Jl. Lapangan Banteng Timur No.2-4, Jakarta Pusat
 1 50-991    ID | EN      Login Pegawai
 
KPKNL Bontang > Artikel
Kuriositas Untuk Meningkatkan Kualitas Pelayanan Publik
Hadyan Iman Prasetya
Senin, 20 Juni 2022   |   833 kali

Hingga saat ini mungkin masih jamak didengar adanya persepsi negatif terhadap organisasi publik secara umum, dan khususnya berkaitan dengan pelayanan publik yang dilakukan oleh organisasi tersebut. Berbagai anggapan maupun temuan negatif yang diasosiasikan dengan organisasi publik dilukiskan dalam sebuah konsep Patologi Birokrasi. Salah satu pendapat mengkategorikan patologi birokrasi ke dalam 5 (lima) kelompok, yaitu patologi yang timbul karena persepsi dan gaya manajerial, patologi yang disebabkan karena kurangnya atau rendahnya pengetahuan dan ketrampilan para petugas kegiatan operasional, patologi yang timbul karena pelanggaran norma-nomra hukum, patologi yang termanifestasikan dalam perilaku disfungsional, dan patologi akibat situasi internal organisasi.[1]
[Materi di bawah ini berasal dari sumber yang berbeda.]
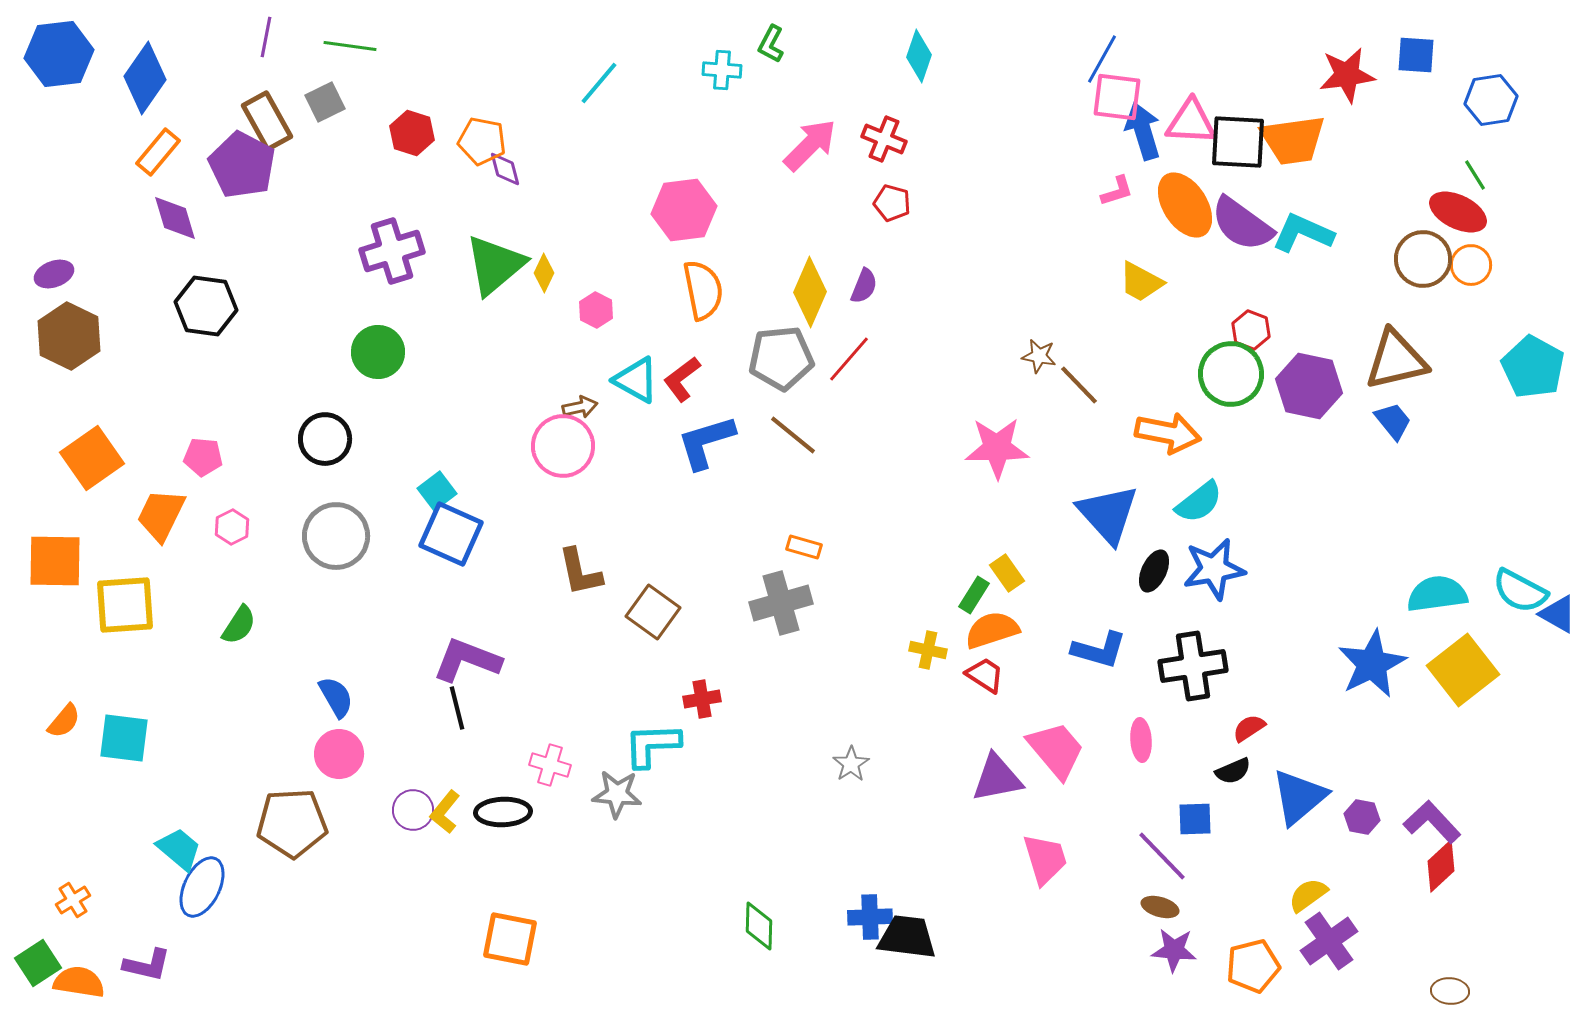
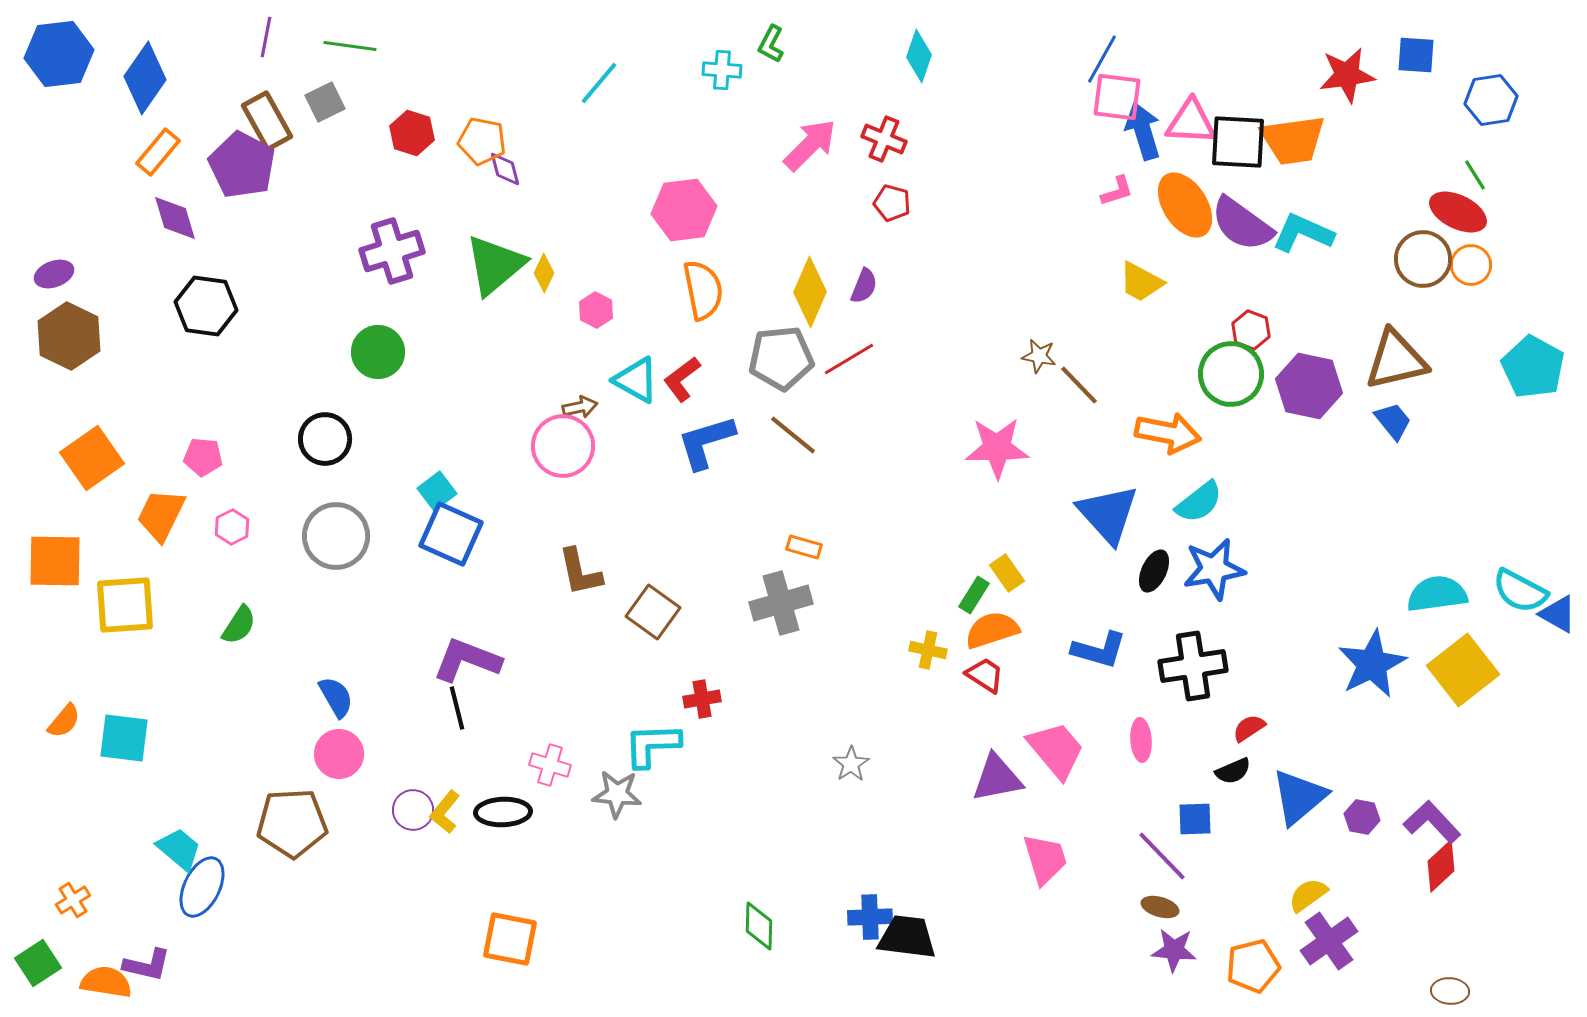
red line at (849, 359): rotated 18 degrees clockwise
orange semicircle at (79, 982): moved 27 px right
Jika menilik pendapat di atas, ditemukan salah satu diagnosa dari timbulnya patologi birokrasi adalah dikarenakan kurang kompetennya SDM birokrasi. Apabila dicermati lebih lanjut, hal ini tentu mencakup pada kualitas SDM pelayanan publik yang melaksanakan roda birokrasi sehari-hari. Hal juga sejalan dengan pendapat yang menyatakan bahwa kesuksesan sebuah birokrasi dalam memberikan pelayanan publik yang baik kepada masyarakat haruslah ditunjang oleh beberapa faktor, yaitu pola organisasi publik, institusi yang bersih dan bebas dari KKN, serta kualitas SDM.[2]

Berbagai pendapat di atas kiranya dapat menjadi pemicu untuk merefleksikan kualitas SDM di setiap Kantor Pelayanan Kekayaan Negara dan Lelang (KPKNL) sebagai penyelenggara pelayanan publik di bidang pengelolaan kekayaan negara, penilaian, piiutang negara, dan lelang. Tentu tulisan ini tidak berangkat dari asumsi bahwa kualitas SDM yang dimiliki oleh KPKNL saat ini berkualitas rendah, namun tulisan ini dimaksudkan untuk menjadi renungan bagi insan-insan KPKNL c.q. Direktorat Jenderal Kekayaan Negara (DJKN) bahwa masih terdapat upaya dan ruang peningkatan kualitas SDM, mengingat pelayanan publik yang dilakukan oleh birokrasi saat ini tidak terlepas dari kondisi yang serba volatile, uncertain, complex, dan ambiguous.[3]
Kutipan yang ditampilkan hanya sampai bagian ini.